By Dave Lafferty, President, Scientific Technical Services

This article was published on the Talking IoT in Energy blog in lead-up to the 2nd Annual Big Data, IoT & Machine Learning in Oil & Gas Canada Conference.

New and Difficult Challenges

The onshore oil and gas industry is facing new and difficult challenges. Not only are there the obvious cost pressures from the dropping oil prices, but there are other hurdles making it difficult run a profitable business. One of those challenges is that operators are being asked to operate in larger and larger fields. Some of the fields like the Eagle Ford in Texas are now more than 800 square miles (2000 square kilometers) in size. Fields like the Permian in Texas, USA, Marcellus in the Eastern US and Bakken in North Dakota have huge areas of operations.

Figure 1 – Larger North American Fields – Source EIA

Another key factor is that many fields – especially the unconventional reservoirs – are moving from the exploration phase, where drilling and completions are the main concern, to more of a “brown field” phase where production optimization of existing well are becoming the main focus.

But the field automation technology landscape is also rapidly changing. Sensors are getting smarter and they are capable of taking new and different measurements. This includes 20 or 30 additional values being generated by conventional sensors, waveform data being generated by vibration sensors and fiber optics cables used as distributed sensors generating a measurement every meter along the cable. But also there is a new set of data to contend with, associated with all the OEM “smart” equipment (pumps, valves, engines, etc.) with embedded sensors generating performance and equipment health data.

Figure 2 – “Smart” Distributed Sensors – Source: Ziebel

Field Automation Must Help Improve Financial Performance

What are the implications of all these new challenges to the onshore oil and gas field automation world?

Perhaps the greatest is that companies are looking to field automation to help reduce costs. While the industry has seen significant reductions in drilling and completion costs, those cost savings have not been realized in the operations space.

One of the new strategies to reduce costs is to use “management by exception”, where field automation handles the routine tasks such as flow readings and tank levels while the field workers are directed to higher value work. This means they are on task specific trips to the well site dealing with exception from normal operating conditions, rather than just doing routes to collect data.
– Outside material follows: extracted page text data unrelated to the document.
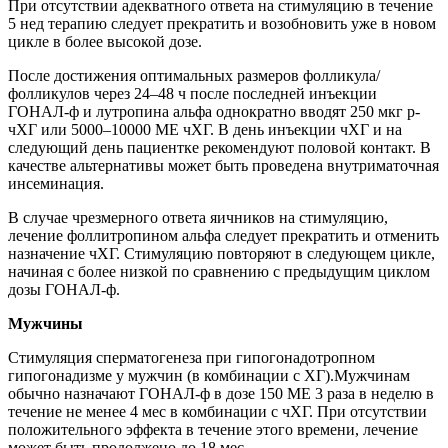
При отсутствии адекватного ответа на стимуляцию в течение
5 нед терапию следует прекратить и возобновить уже в новом
цикле в более высокой дозе.
После достижения оптимальных размеров фолликула/
фолликулов через 24–48 ч после последней инъекции
ГОНАЛ-ф и лутропина альфа однократно вводят 250 мкг р-
чХГ или 5000–10000 МЕ чХГ. В день инъекции чХГ и на
следующий день пациентке рекомендуют половой контакт. В
качестве альтернативы может быть проведена внутриматочная
инсеминация.
В случае чрезмерного ответа яичников на стимуляцию,
лечение фоллитропином альфа следует прекратить и отменить
назначение чХГ. Стимуляцию повторяют в следующем цикле,
начиная с более низкой по сравнению с предыдущим циклом
дозы ГОНАЛ-ф.
Мужчины
Стимуляция сперматогенеза при гипогонадотропном
гипогонадизме у мужчин (в комбинации с ХГ).Мужчинам
обычно назначают ГОНАЛ-ф в дозе 150 МЕ 3 раза в неделю в
течение не менее 4 мес в комбинации с чХГ. При отсутствии
положительного эффекта в течение этого времени, лечение
может быть продолжено до 18 мес.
This results in less “windshield” time, which reduces labor costs and improves safety due to less driving. Field automation is also being asked to improve revenues by providing more frequent data to help optimize production. This allows operators to make better informed decisions about areas such as infield drilling and well interventions.

Cost savings are being expected by providing more reliable operations. Sensors feeding equipment health monitoring systems improve reliability and reduce unplanned outages. Monitoring data such as tanks levels can alert before a well shutdown is necessary – thus improving production.
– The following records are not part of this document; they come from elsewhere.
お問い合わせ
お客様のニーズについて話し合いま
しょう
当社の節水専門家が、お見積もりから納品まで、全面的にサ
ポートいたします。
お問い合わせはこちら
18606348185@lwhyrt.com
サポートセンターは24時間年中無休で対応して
And chemical treatment monitoring can ensure there are adequate chemicals at the well site and that those chemicals are being dosed at the correct rate, resulting in fewer well shut-ins and lower chemical costs.

To optimize investments, time to first oil must be shortened. Field automation must deliver quicker implementations by scaling to much larger areas of operations. Gone are the days when one can take years to build out private infrastructure – the market demands much quicker time to first oil.
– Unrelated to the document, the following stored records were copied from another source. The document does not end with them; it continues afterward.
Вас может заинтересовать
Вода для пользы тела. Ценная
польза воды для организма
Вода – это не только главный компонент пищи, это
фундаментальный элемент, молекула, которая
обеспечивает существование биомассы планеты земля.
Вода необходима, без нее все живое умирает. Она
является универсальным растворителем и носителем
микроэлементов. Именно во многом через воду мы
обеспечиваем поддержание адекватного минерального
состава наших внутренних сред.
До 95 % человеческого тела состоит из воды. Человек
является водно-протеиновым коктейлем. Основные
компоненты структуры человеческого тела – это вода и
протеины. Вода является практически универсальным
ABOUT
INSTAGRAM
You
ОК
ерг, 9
Brownfield Projects Present Different Priorities

The transitions to “brown fields” mean that operators have different priorities than when they were operating new fields. Field automation systems must address the asset integrity management issues of a “brown field” environment so as to ensure long term performance of the field.

This can be done by using field automation to capture corrosion, well integrity and equipment reliability information. Field automation also needs to help provide better enhanced production recovery methods resulting in increased EUR (Estimated Ultimate Recovery). 

That need is driving automation control into the field for optimization of enhanced recovery devices such as pump jacks and electrical submersible pumps (ESP). This addition data is also needed to gauge the performance of the various intervention methods to optimize the investments in well interventions.

New Data Implies New Problems

Another huge implication is that field automation systems must scale to handle the tide wave of new data. Some well sites are seeing up to a terabyte of data per day being generated. Field automation systems must change to communicate, store, analyze and visualize this new data. Conventional systems are too expensive to expand and do not scale to this new world of big data.

Also the backend data storage systems must be more than a conventional historian where it can deal with the volume of data – both in terms of the number of wells and in the types of data (such as waveforms). 

Figure 4 – Wellhead Monitoring Data Locations – Source: ABB

IIoT Can Help Address These Challenges

But how does one address all these new automation challenges and still remain in a competitive position?

By using an Industrial Internet of Things (IIoT) architecture that provides a separate path for non-control data that goes around the traditional process control network. It is flattening the traditional Purdue/ISA99 architecture into an enterprise model. Perhaps the sweet spot for IIoT implementations are in areas such as equipment health, corrosion and production chemical management.